We have examined a number of applications of logical methods in cognitive science. These methods assume the computational perspective, which treats cognitive agents as realistic machines solving information processing tasks. The value of the computational perspective is in its fruitfulness as a research program: formal analysis of an information processing task generates empirical predictions, and breakdowns in these predictions motivate revisions in the formal theory. We have illustrated this back-and-forth between logical analyses and empirical results through a number of specific examples, including quantifier processing and higher-order social reasoning.

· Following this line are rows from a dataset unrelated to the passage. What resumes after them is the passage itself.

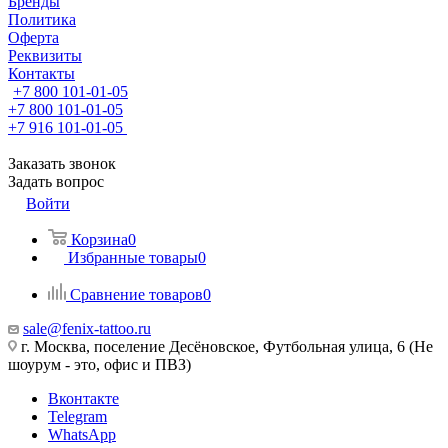
Бренды
Политика
Оферта
Реквизиты
Контакты
+7 800 101-01-05
+7 800 101-01-05
+7 916 101-01-05
Заказать звонок
Задать вопрос
Войти
Корзина
0
Избранные товары
0
Сравнение товаров
0
sale@fenix-tattoo.ru
г. Москва, поселение Десёновское, Футбольная улица, 6 (Не
шоурум - это, офис и ПВЗ)
Вконтакте
Telegram
WhatsApp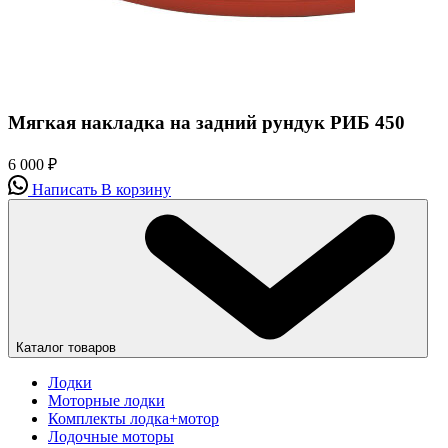
Мягкая накладка на задний рундук РИБ 450
6 000
₽
Написать
В корзину
Каталог товаров
Лодки
Моторные лодки
Комплекты лодка+мотор
Лодочные моторы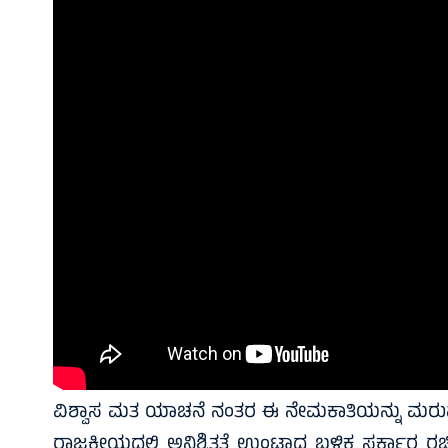
ವಿಶ್ವಾಸ ಮತ ಯಾಚನೆ ನಂತರ ಈ ನೇಮಕಾತಿಯನ್ನು ಮರುಪರಿಶ
ರಾಜಕೀಯದಲ್ಲಿ ಅನಿಶ್ಚಿತತೆ ಉಂಟಾದ ಬಳಿಕ ಸರ್ಕಾರ ರಚಿ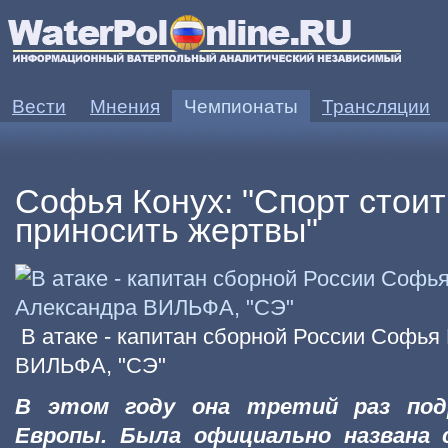
Вести
Мнения
Чемпионаты
Трансляции
Софья Конух: "Спорт стоит
приносить жертвы"
В атаке - капитан сборной России Софь
ВИЛЬФА, "СЭ"
В этом году она третий раз под
Европы. Была официально названа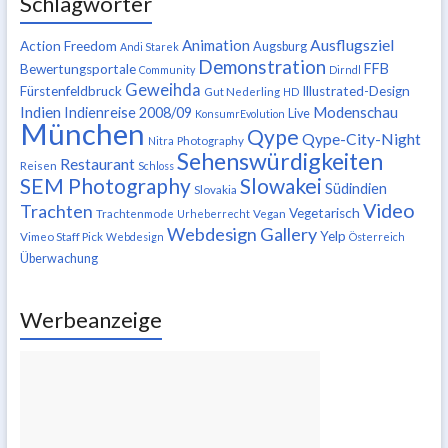
Schlagwörter
Ausflugsziel
Animation
Action Freedom
Augsburg
Andi Starek
Demonstration
FFB
Bewertungsportale
Community
Dirndl
Geweihda
Fürstenfeldbruck
Illustrated-Design
Gut Nederling
HD
Indien
Modenschau
Indienreise 2008/09
Live
KonsumrEvolution
München
Qype
Qype-City-Night
Nitra
Photography
Sehenswürdigkeiten
Restaurant
Reisen
Schloss
SEM Photography
Slowakei
Südindien
Slovakia
Video
Trachten
Vegetarisch
Trachtenmode
Urheberrecht
Vegan
Webdesign Gallery
Yelp
Vimeo Staff Pick
Webdesign
Österreich
Überwachung
Werbeanzeige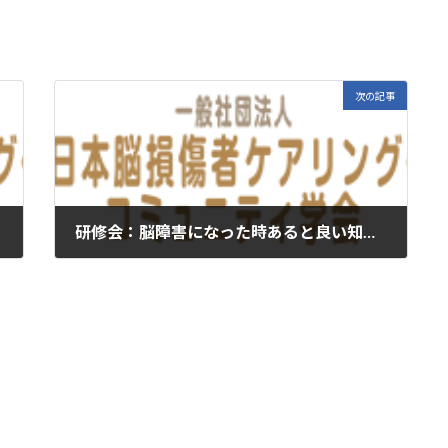
次の記事
研修会：脳障害になった時あると良い知識 Part７
2025年8月31日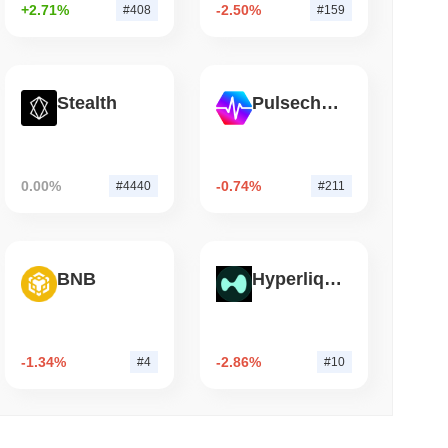
+2.71%
-2.50%
#408
#159
3 دقيقة 
بلاك روك تضيف 311 مليار دولار من صناديق النقد الأوروبية إلى إيثريوم
Stealth
Pulsechain
0.00%
-0.74%
#4440
#211
BNB
Hyperliquid
-1.34%
-2.86%
#4
#10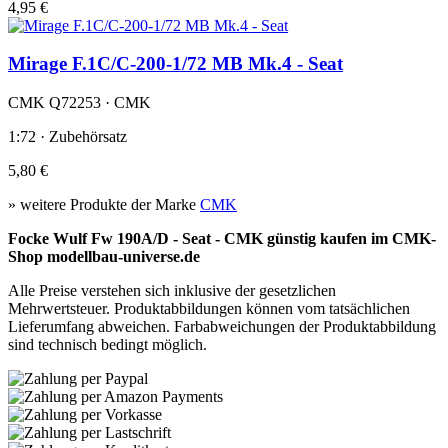
4,95 €
Mirage F.1C/C-200-1/72 MB Mk.4 - Seat
CMK Q72253 · CMK
1:72 · Zubehörsatz
5,80 €
» weitere Produkte der Marke
CMK
Focke Wulf Fw 190A/D - Seat - CMK günstig kaufen im CMK-
Shop modellbau-universe.de
Alle Preise verstehen sich inklusive der gesetzlichen
Mehrwertsteuer. Produktabbildungen können vom tatsächlichen
Lieferumfang abweichen. Farbabweichungen der Produktabbildung
sind technisch bedingt möglich.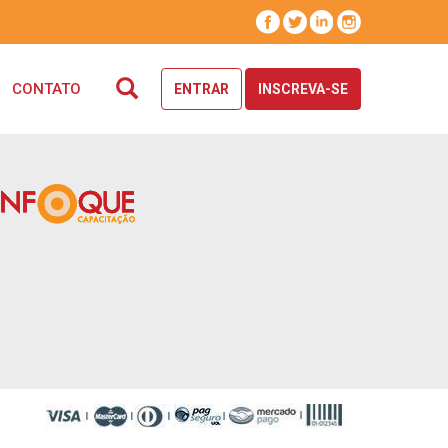
CONTATO
ENTRAR
INSCREVA-SE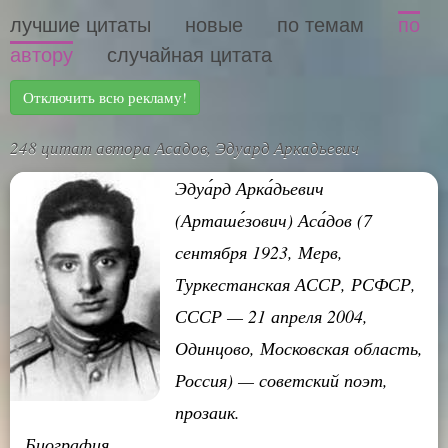
лучшие цитаты
новые
по темам
по
автору
случайная цитата
Отключить всю рекламу!
248 цитат автора Асадов, Эдуард Аркадьевич
Эдуа́рд Арка́дьевич
(Арташе́зович) Аса́дов (7
сентября 1923, Мерв,
Туркестанская АССР, РСФСР,
СССР — 21 апреля 2004,
Одинцово, Московская область,
Россия) — советский поэт,
прозаик.
Биография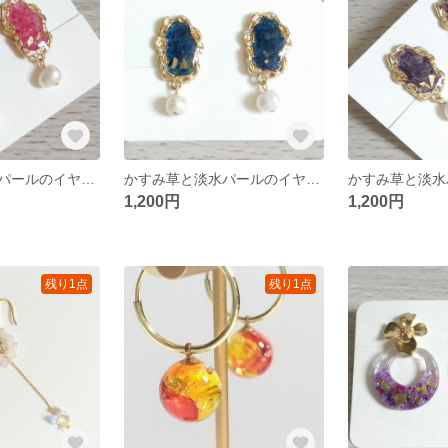
かすみ草と淡水パールのイヤリング ピンク
かすみ草と淡水パールのイヤリング 青
1,200円
1,200円
残り1点
残り1点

We have also emphasized the role that logical methods can play in clarifying concepts, with a particular focus on the role of non-monotonic logics in bridging Marr’s algorithmic and implementation levels and the role of complexity theory in bridging his computational and algorithmic levels. Typically, formal methods generate “in principle” results, such as the boundary between logical and illogical solutions, tractable and intractable problems, or monotonic and non-monotonic reasoning. However, these in principle results do not constitute brittle hypotheses to be confirmed or disconfirmed: it is not the case that humans are simply “logical” or “illogical.” Rather, such results form a bedrock on which a nuanced analysis of fine structure can be built. An apparent strict boundary between logical and illogical becomes an array of types of logic, an apparent strict boundary between tractable and intractable becomes a hierarchy of algorithmic types which differentially recruit processing resources. It is this fine structure which allows the subtle and fruitful interplay between logical and empirical methods.

There are morals here for both sides of the logical/empirical coin. Logicians can strengthen the relevance of their analyses for science by embracing complexity analysis. Not just formal semantics and logics of agency, but all logical models of cognitive behavior (temporal reasoning, learning, mathematical problem solving, etc.) can strengthen their relevance for empirical methods by embracing complexity analysis and the fine structure of the complexity hierarchy which rests upon it. Likewise, empirical scientists should recognize the degree of nuance a formal analysis can bring to empirical predictions: not just which task can be solved, but how quickly, and using what resources may all be predicted by an algorithmic analysis. The theme which unites these two facets of cognitive science is that representations matter. The content and structure of representations constrain performance on cognitive tasks. Both experiments and logical models probe the nature of these representations, and it is in converging on a single analysis through the back-and-forth of theoretical/empirical interaction that cognitive science progresses.